Colorado Politics

HUDSON | In light of latest pandemic, universal health care is about national security

Miller Hudson

My great aunt Verna was the eldest of seven Irish-American sisters born in western Oklahoma during the decade straddling the arrival of the 20th century. Aside from my grandmother, the youngest of this brood, she was the favorite of my brother and I. Verna believed in greeting each day with a breakfast built on several scoops of vanilla ice cream smothered in freshly cut fruit. I like to believe this ritual may be why she outlived all her sisters, buried three husbands and nearly survived into the 21st century.

I am scheming to purchase a gallon of the finest vanilla for our freezer to honor her memory as Cindy and I ‘shelter in place’ over the next few weeks – although my motivation is admittedly more akin to the warning, “Life is uncertain. Eat dessert first!” Once, when still a little boy, I told Verna how much a Victorian footstool supported on four scimitar legs fascinated me. She never forgot that brief conversation and unexpectedly left that stool to me in her estate.

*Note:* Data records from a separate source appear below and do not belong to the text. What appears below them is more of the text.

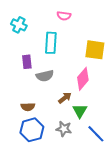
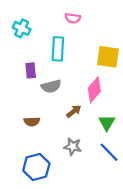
green triangle: (80, 111) -> (107, 123), moved
blue hexagon: (32, 130) -> (36, 167), moved

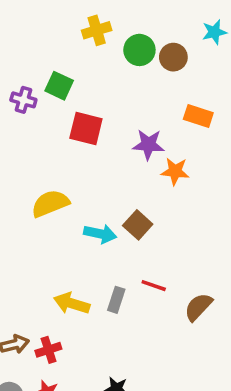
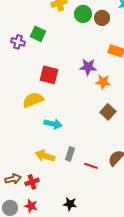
red square: (86, 128) -> (49, 75), moved
brown square: (138, 225) -> (108, 112), moved
cyan arrow: (100, 234) -> (53, 124), moved
red line: (154, 286) -> (91, 166), moved

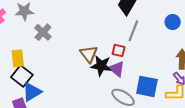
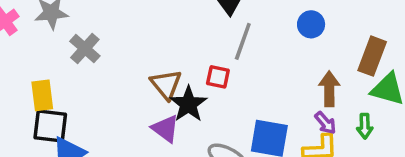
black star: (101, 66) -> (188, 104), turned 30
purple triangle: (117, 69) -> (165, 129), moved
black square: (22, 76) -> (50, 126), turned -30

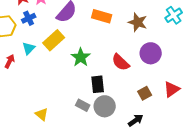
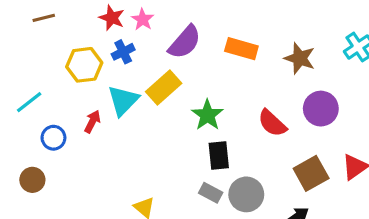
cyan triangle: (29, 48) -> (123, 100), size x1.5
black rectangle: (98, 84) -> (219, 156), moved
brown square: (145, 93) -> (311, 173), size x1.5

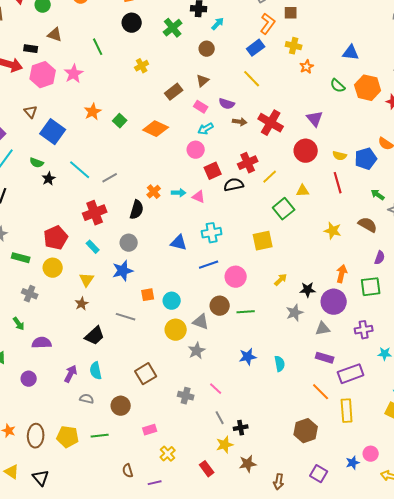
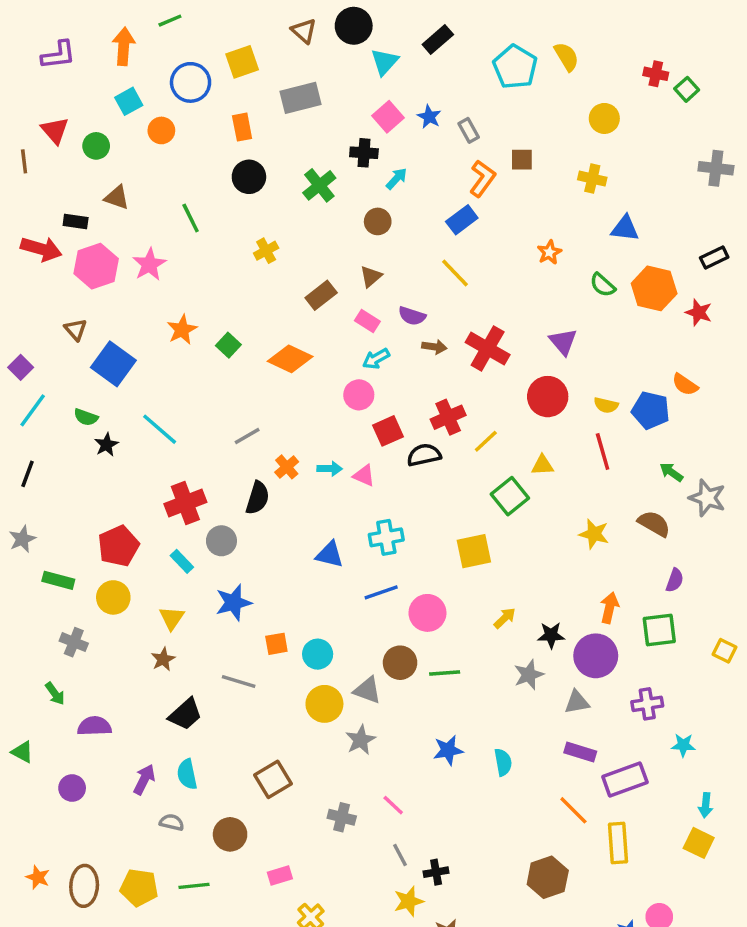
yellow cross: (294, 46) -> (592, 179), moved
blue pentagon: (366, 159) -> (651, 410), turned 30
gray line: (110, 178) -> (247, 436), moved
gray circle: (129, 243) -> (221, 541), moved

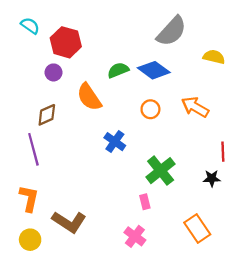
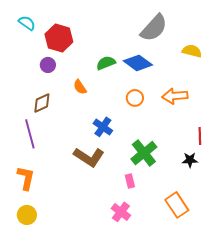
orange semicircle: (89, 97) -> (80, 87), size x0.6
orange arrow: (195, 107) -> (175, 96), turned -35
brown L-shape: (69, 222) -> (89, 157), moved

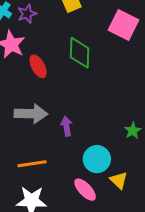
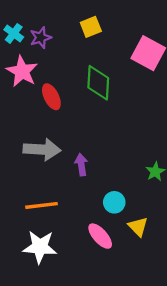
cyan circle: (97, 159) -> (114, 202), size x0.7

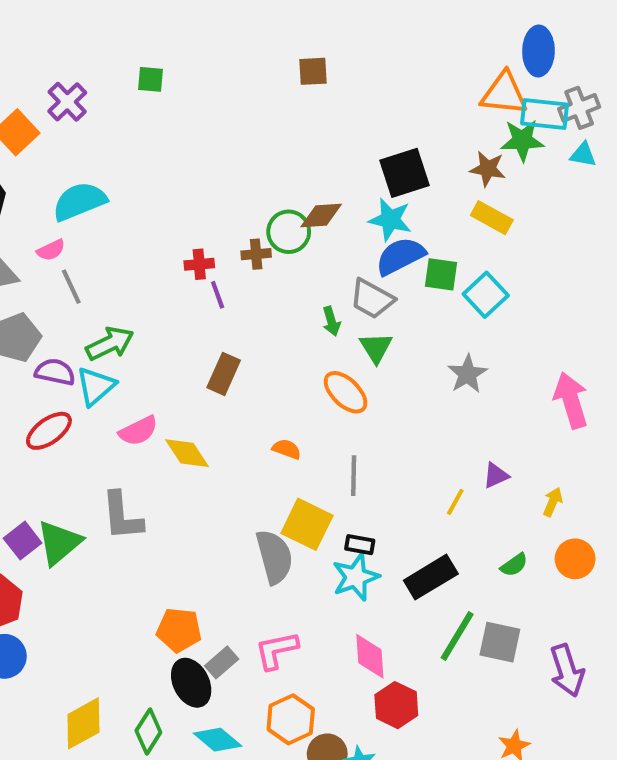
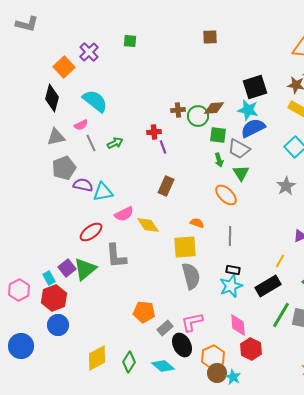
cyan semicircle: (79, 201) -> (95, 101), turned 60
brown cross: (256, 254) -> (178, 110), moved
green square: (441, 274) -> (218, 135), moved
green arrow: (110, 343) -> (115, 143), moved, size x0.7
cyan triangle: (96, 386) -> (103, 192), turned 30
red ellipse: (49, 431) -> (91, 232), moved
yellow line: (455, 502) -> (280, 261), moved
yellow square: (307, 524) -> (185, 247), moved, turned -30
black ellipse: (191, 683) -> (182, 345), moved
orange hexagon: (291, 719) -> (213, 357), moved

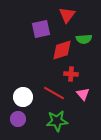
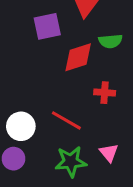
red cross: (71, 74) -> (105, 93), moved
pink triangle: (83, 94) -> (109, 153), moved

I am hoping that Colorado can better weather the difficult times ahead by embracing our shared destiny, rejecting the findings of a Wall Street Journal poll showing many voters divided along partisan lines regarding the risks of the corona virus. COVID-19 is a non-partisan vandal. It targets neither Democrats nor Republicans but infects everyone in its path with agnostic glee. I’ve been pleased and impressed with the measured demeanor of Jared Polis. During his first year in office he showed signs of proving a better than average Governor, but his sensible approach to protecting public health has been reassuring. It’s likely inevitable that Colorado’s health care system will soon undergo a logistical and fiscal battering, highlighted with tales of personal courage and heroism. It will be our doctors and nurses who suffer a disproportionate toll, just as was true in 1918.

In a perverse way, the corona virus may force a rethinking of the public option insurance legislation left pending in the recessed Legislative session. The decision to fund discounted coverage for just those 8% of Coloradans who participate in the self-insured market by capping hospital reimbursements follows the Sutton rule: “That’s where the money is.” While offering a worthy benefit to rural communities with a single insurance plan, there is the very real danger that forcing hospitals to subsidize these plans alone when the entire industry is overpriced may look a little churlish – especially so, after hospitals and their staffs have undertaken life-saving labors on behalf of those who are soon be infected.

Democratic President Woodrow Wilson botched the Spanish flu, much as the Trump administration is botching COVID-19, each contributing to thousands of unnecessary deaths. It is a shame it has taken a pandemic to demonstrate why universal health care isn’t as much about socialism as it is about national security. Each requires soldiers. Only the enemy differs.

In my lifetime health costs have tripled their drain on the American economy, while eroding the quality of care and shrinking average lifespans. Once upon a cheaper time, Doctors made house calls. Imagine that. When the COVID-19 epidemic explodes, costs are likely to run into the hundreds of billions of dollars. As the national economy staggers out from beneath this burden, the health care debate at every state Capitol is likely to prove far different than it was just last week. There will be wounds that require binding and scars that will heal slowly.

The chances of leadership from Congress are vanishingly small. Re-opening the Colorado cost conversation may well be in order. Public attitudes are sure to have changed. Should hospital Presidents be our highest paid CEOs? Should pharmaceutical reps be our highest paid salesmen? Should hospitals be our most profitable service providers? Next time, and there will be a next time, who should be responsible for guaranteeing an adequate reserve of ventilators, respirators and protective gear?

Counting on Washington feels riskier than looking out for ourselves. In the meantime, don’t forget to check on your neighbors. Can you pick up a prescription for the elderly widow who lives alone? Maybe she would like some ice cream.